The CBA would require the EPA to evaluate policies related to the Clean Air Act to determine if they will achieve their intended goal of not imposing inordinate harm on American enterprise. To date, the EPA has not been demonstrative of the agency’s methodology in this process. That is why the administrator’s move is practical. It will help the government quantify impacts of the regulations it imposes, and will allow enterprises of all sizes to more transparently navigate those rules.

We tend to think of “big business” as the target for most regulation, the fact is that the cost of regulation is most keenly felt on small companies. Small firms account for about 45% of the gross domestic product (GDP), engender the bulk of job growth and employ about one-half of all workers. These are the companies that suffer the most when new regulations are imposed.

One study noted, for instance, that greenhouse gas regulations issued by EPA in 2013 imposed a burden on small businesses as much as 35 times greater than that imposed on larger firms. A more thorough evaluation and potential reduction of regulations as a result of the CBA will have a substantial positive impact on manufacturers, energy producers and other small businesses of all sizes.
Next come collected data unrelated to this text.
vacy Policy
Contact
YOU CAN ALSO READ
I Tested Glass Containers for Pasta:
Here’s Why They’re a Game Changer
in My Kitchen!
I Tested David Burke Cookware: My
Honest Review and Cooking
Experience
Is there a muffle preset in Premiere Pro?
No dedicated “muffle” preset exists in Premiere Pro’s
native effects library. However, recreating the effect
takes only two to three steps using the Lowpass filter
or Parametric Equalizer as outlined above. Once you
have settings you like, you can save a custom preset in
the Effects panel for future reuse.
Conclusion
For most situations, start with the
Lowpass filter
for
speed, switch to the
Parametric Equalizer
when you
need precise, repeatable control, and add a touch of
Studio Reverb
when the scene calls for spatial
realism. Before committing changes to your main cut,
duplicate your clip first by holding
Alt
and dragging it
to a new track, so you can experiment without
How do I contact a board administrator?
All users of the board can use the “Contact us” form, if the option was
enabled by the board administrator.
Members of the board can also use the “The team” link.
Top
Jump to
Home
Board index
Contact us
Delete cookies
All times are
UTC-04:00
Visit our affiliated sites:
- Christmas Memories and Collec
The CBA should be a non-partisan win for everyone. Over the last 40 years, both parties have urged the use of cost-benefit analysis. Presidents Reagan, Clinton and Obama all signed executive orders requiring assessments of environmental regulatory impacts.

Unfortunately, the guidelines developed to administer these considerations have been applied inconsistently and are increasingly partisan exercises. Mr. Wheeler’s announcement has drawn ire from environmental activist groups and their allies in Congress. Nevertheless, a sincere re-examination of the cost-benefit analysis is a smart move, particularly in a time of economic uncertainty where every extra dollar a business dedicates to burdensome environmental compliance is one snatched away from workers trying to make ends meet.
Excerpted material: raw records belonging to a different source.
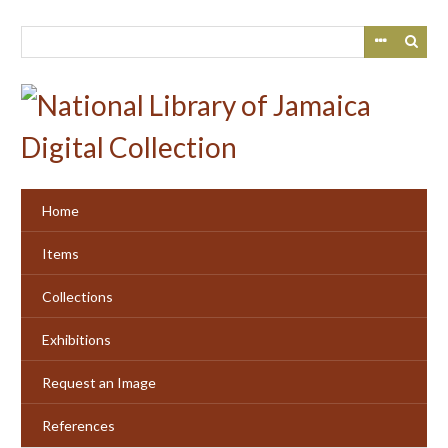
Skip
to
main
content
Home
Items
Collections
Exhibitions
Request an Image
References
So what’s next for Mr. Wheeler’s rule? With the EPA’s announcement of the CBA plan, a comment period is initiated. During this 45-day window, stakeholders from across the business community are able to submit their concerns and observations to the EPA for consideration before the agency finalizes its rulemaking and takes any further action. It’s an excellent opportunity for the community of stakeholders to directly affect the progression of the rule.

Environmental regulation is critical to our health. But every new rule comes at a cost. Cost-benefit analysis, done in a clear, consistent and objective manner, can help the EPA avoid new regulations that offer at best only marginal benefits but at great cost to the economy. Instead, a proper cost-benefit analysis helps the agency to focus its efforts on regulations that can deliver the most benefit to the public. Although the proposed cost-benefit analysis regulations only apply to Clean Air Act rules, this effort will provide a valuable roadmap for other regulatory bodies in the future.

• Anthony T. Caso is the Director of the Claremont Institute’s Constitutional Jurisprudence Clinic at Chapman University, Fowler School of Law.